**TASK TO COMPLETE**
Each entry is to be repeated word for word, and the images are to be dropped.

**TASK INPUTS**
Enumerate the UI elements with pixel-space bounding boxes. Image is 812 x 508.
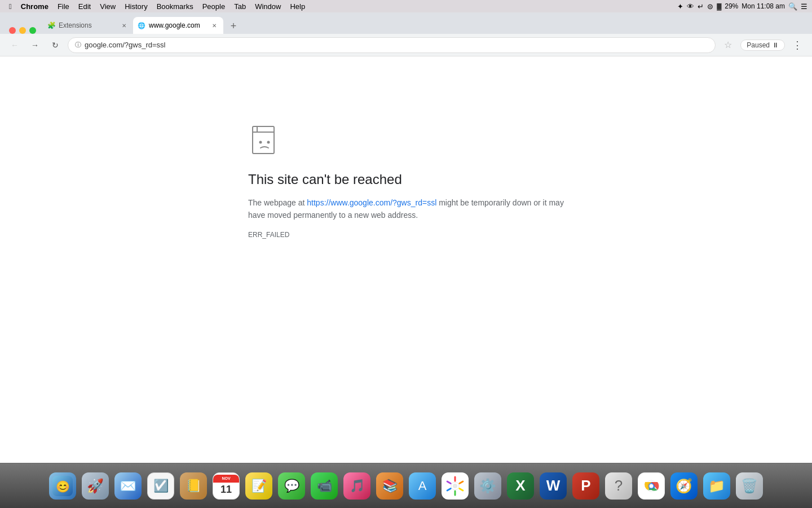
facetime-icon: 📹 [311,472,338,500]
mail-icon: ✉️ [114,472,142,500]
menu-bar-right: ✦ 👁 ↵ ⊜ ▓ 29% Mon 11:08 am 🔍 ☰ [677,2,807,11]
svg-text:😊: 😊 [56,480,70,493]
tab-extensions-favicon: 🧩 [47,21,55,29]
search-icon[interactable]: 🔍 [788,2,797,11]
dock-photos[interactable] [440,471,470,501]
dock-help[interactable]: ? [603,471,634,501]
dock-facetime[interactable]: 📹 [309,471,339,501]
finder-icon: 😊 [49,472,76,500]
minimize-button[interactable] [19,27,26,34]
battery-icon[interactable]: ▓ [717,3,721,10]
dock-files[interactable]: 📁 [701,471,732,501]
dock-reminders[interactable]: ☑️ [145,471,176,501]
battery-percentage: 29% [725,2,738,10]
error-description: The webpage at https://www.google.com/?g… [248,196,564,222]
secure-icon: ⓘ [75,41,81,49]
paused-icon: ⏸ [772,41,779,49]
screencast-icon[interactable]: 👁 [687,2,694,11]
dropbox-icon[interactable]: ✦ [677,2,683,11]
dock-messages[interactable]: 💬 [276,471,307,501]
forward-button[interactable]: → [27,37,43,53]
url-bar[interactable]: ⓘ google.com/?gws_rd=ssl [68,37,716,53]
excel-icon: X [507,472,534,500]
files-icon: 📁 [703,472,730,500]
contacts-icon: 📒 [180,472,207,500]
dock-system-preferences[interactable]: ⚙️ [473,471,503,501]
menu-bookmarks[interactable]: Bookmarks [152,2,198,11]
dock-safari[interactable]: 🧭 [669,471,699,501]
svg-line-15 [447,481,451,484]
dock: 😊 🚀 ✉️ ☑️ 📒 NOV 11 📝 [0,463,812,508]
tab-extensions-title: Extensions [59,21,116,29]
messages-icon: 💬 [278,472,305,500]
menu-people[interactable]: People [198,2,230,11]
tab-bar-left [5,27,43,34]
dock-contacts[interactable]: 📒 [178,471,209,501]
notification-icon[interactable]: ☰ [801,2,807,11]
url-text: google.com/?gws_rd=ssl [85,41,708,49]
svg-line-14 [447,488,451,491]
svg-point-9 [453,484,457,488]
dock-appstore[interactable]: A [407,471,438,501]
notes-icon: 📝 [245,472,272,500]
menu-history[interactable]: History [120,2,152,11]
dock-mail[interactable]: ✉️ [113,471,143,501]
appstore-icon: A [409,472,436,500]
menu-view[interactable]: View [95,2,120,11]
svg-line-12 [460,488,463,491]
menu-chrome[interactable]: Chrome [16,2,53,11]
svg-line-11 [460,481,463,484]
error-desc-before: The webpage at [248,198,307,207]
maximize-button[interactable] [29,27,36,34]
chrome-window: 🧩 Extensions ✕ 🌐 www.google.com ✕ + ← → … [0,12,812,463]
help-icon: ? [605,472,632,500]
menu-window[interactable]: Window [250,2,285,11]
close-button[interactable] [9,27,16,34]
dock-finder[interactable]: 😊 [47,471,78,501]
dock-powerpoint[interactable]: P [571,471,601,501]
menu-edit[interactable]: Edit [74,2,95,11]
dock-books[interactable]: 📚 [374,471,405,501]
tab-bar: 🧩 Extensions ✕ 🌐 www.google.com ✕ + [0,12,812,34]
dock-notes[interactable]: 📝 [244,471,274,501]
chrome-menu-button[interactable]: ⋮ [789,37,805,53]
tab-google-favicon: 🌐 [138,21,145,29]
error-url: https://www.google.com/?gws_rd=ssl [307,198,436,207]
tab-extensions[interactable]: 🧩 Extensions ✕ [43,17,133,34]
paused-badge[interactable]: Paused ⏸ [740,40,785,51]
menu-help[interactable]: Help [285,2,310,11]
apple-menu[interactable]:  [5,2,16,11]
tab-extensions-close[interactable]: ✕ [120,21,129,30]
dock-itunes[interactable]: 🎵 [342,471,372,501]
dock-launchpad[interactable]: 🚀 [80,471,111,501]
tab-bar-tabs: 🧩 Extensions ✕ 🌐 www.google.com ✕ + [43,17,807,34]
dock-chrome[interactable] [636,471,667,501]
svg-point-4 [267,141,270,144]
menu-file[interactable]: File [53,2,74,11]
error-icon [248,124,282,158]
chrome-dock-icon [638,472,665,500]
dock-calendar[interactable]: NOV 11 [211,471,241,501]
window-controls [5,27,41,34]
svg-text:A: A [418,479,427,493]
back-button[interactable]: ← [7,37,23,53]
tab-google-close[interactable]: ✕ [210,21,219,30]
svg-point-3 [259,141,262,144]
reload-button[interactable]: ↻ [47,37,63,53]
tab-google[interactable]: 🌐 www.google.com ✕ [133,17,223,34]
menu-bar:  Chrome File Edit View History Bookmark… [0,0,812,12]
page-content: This site can't be reached The webpage a… [0,56,812,463]
itunes-icon: 🎵 [343,472,370,500]
wifi-icon[interactable]: ⊜ [707,2,713,11]
svg-point-20 [650,484,654,488]
dock-word[interactable]: W [538,471,568,501]
reminders-icon: ☑️ [147,472,174,500]
dock-trash[interactable]: 🗑️ [734,471,765,501]
bookmark-button[interactable]: ☆ [720,37,736,53]
new-tab-button[interactable]: + [226,18,241,34]
menu-tab[interactable]: Tab [230,2,250,11]
paused-label: Paused [747,41,770,49]
error-code: ERR_FAILED [248,231,564,239]
dock-excel[interactable]: X [505,471,536,501]
bluetooth-icon[interactable]: ↵ [698,2,704,11]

**TASK RESPONSE**
Enumerate the UI elements with pixel-space bounding boxes. Image is 812 x 508.
facetime-icon: 📹 [311,472,338,500]
mail-icon: ✉️ [114,472,142,500]
menu-bar-right: ✦ 👁 ↵ ⊜ ▓ 29% Mon 11:08 am 🔍 ☰ [677,2,807,11]
svg-text:😊: 😊 [56,480,70,493]
tab-extensions-favicon: 🧩 [47,21,55,29]
search-icon[interactable]: 🔍 [788,2,797,11]
dock-photos[interactable] [440,471,470,501]
dock-help[interactable]: ? [603,471,634,501]
dock-facetime[interactable]: 📹 [309,471,339,501]
finder-icon: 😊 [49,472,76,500]
minimize-button[interactable] [19,27,26,34]
battery-icon[interactable]: ▓ [717,3,721,10]
dock-files[interactable]: 📁 [701,471,732,501]
dock-reminders[interactable]: ☑️ [145,471,176,501]
battery-percentage: 29% [725,2,738,10]
error-description: The webpage at https://www.google.com/?g… [248,196,564,222]
secure-icon: ⓘ [75,41,81,49]
paused-icon: ⏸ [772,41,779,49]
screencast-icon[interactable]: 👁 [687,2,694,11]
dropbox-icon[interactable]: ✦ [677,2,683,11]
dock-messages[interactable]: 💬 [276,471,307,501]
forward-button[interactable]: → [27,37,43,53]
url-bar[interactable]: ⓘ google.com/?gws_rd=ssl [68,37,716,53]
excel-icon: X [507,472,534,500]
files-icon: 📁 [703,472,730,500]
contacts-icon: 📒 [180,472,207,500]
dock-system-preferences[interactable]: ⚙️ [473,471,503,501]
menu-bookmarks[interactable]: Bookmarks [152,2,198,11]
dock-safari[interactable]: 🧭 [669,471,699,501]
svg-line-15 [447,481,451,484]
dock: 😊 🚀 ✉️ ☑️ 📒 NOV 11 📝 [0,463,812,508]
tab-extensions-title: Extensions [59,21,116,29]
messages-icon: 💬 [278,472,305,500]
menu-people[interactable]: People [198,2,230,11]
tab-bar-left [5,27,43,34]
dock-contacts[interactable]: 📒 [178,471,209,501]
notification-icon[interactable]: ☰ [801,2,807,11]
url-text: google.com/?gws_rd=ssl [85,41,708,49]
svg-line-14 [447,488,451,491]
svg-point-9 [453,484,457,488]
dock-appstore[interactable]: A [407,471,438,501]
notes-icon: 📝 [245,472,272,500]
menu-history[interactable]: History [120,2,152,11]
dock-mail[interactable]: ✉️ [113,471,143,501]
appstore-icon: A [409,472,436,500]
menu-view[interactable]: View [95,2,120,11]
svg-line-12 [460,488,463,491]
menu-chrome[interactable]: Chrome [16,2,53,11]
svg-line-11 [460,481,463,484]
error-desc-before: The webpage at [248,198,307,207]
maximize-button[interactable] [29,27,36,34]
chrome-window: 🧩 Extensions ✕ 🌐 www.google.com ✕ + ← → … [0,12,812,463]
help-icon: ? [605,472,632,500]
menu-window[interactable]: Window [250,2,285,11]
close-button[interactable] [9,27,16,34]
dock-finder[interactable]: 😊 [47,471,78,501]
dock-powerpoint[interactable]: P [571,471,601,501]
menu-edit[interactable]: Edit [74,2,95,11]
dock-books[interactable]: 📚 [374,471,405,501]
tab-bar: 🧩 Extensions ✕ 🌐 www.google.com ✕ + [0,12,812,34]
dock-notes[interactable]: 📝 [244,471,274,501]
chrome-menu-button[interactable]: ⋮ [789,37,805,53]
tab-google-favicon: 🌐 [138,21,145,29]
error-url: https://www.google.com/?gws_rd=ssl [307,198,436,207]
tab-extensions[interactable]: 🧩 Extensions ✕ [43,17,133,34]
paused-badge[interactable]: Paused ⏸ [740,40,785,51]
menu-help[interactable]: Help [285,2,310,11]
apple-menu[interactable]:  [5,2,16,11]
tab-extensions-close[interactable]: ✕ [120,21,129,30]
dock-itunes[interactable]: 🎵 [342,471,372,501]
dock-launchpad[interactable]: 🚀 [80,471,111,501]
tab-bar-tabs: 🧩 Extensions ✕ 🌐 www.google.com ✕ + [43,17,807,34]
dock-chrome[interactable] [636,471,667,501]
svg-point-4 [267,141,270,144]
menu-file[interactable]: File [53,2,74,11]
error-icon [248,124,282,158]
chrome-dock-icon [638,472,665,500]
dock-calendar[interactable]: NOV 11 [211,471,241,501]
window-controls [5,27,41,34]
svg-text:A: A [418,479,427,493]
back-button[interactable]: ← [7,37,23,53]
tab-google-close[interactable]: ✕ [210,21,219,30]
svg-point-3 [259,141,262,144]
reload-button[interactable]: ↻ [47,37,63,53]
tab-google[interactable]: 🌐 www.google.com ✕ [133,17,223,34]
menu-bar:  Chrome File Edit View History Bookmark… [0,0,812,12]
page-content: This site can't be reached The webpage a… [0,56,812,463]
itunes-icon: 🎵 [343,472,370,500]
wifi-icon[interactable]: ⊜ [707,2,713,11]
svg-point-20 [650,484,654,488]
dock-word[interactable]: W [538,471,568,501]
reminders-icon: ☑️ [147,472,174,500]
dock-trash[interactable]: 🗑️ [734,471,765,501]
bookmark-button[interactable]: ☆ [720,37,736,53]
new-tab-button[interactable]: + [226,18,241,34]
menu-tab[interactable]: Tab [230,2,250,11]
paused-label: Paused [747,41,770,49]
error-code: ERR_FAILED [248,231,564,239]
dock-excel[interactable]: X [505,471,536,501]
bluetooth-icon[interactable]: ↵ [698,2,704,11]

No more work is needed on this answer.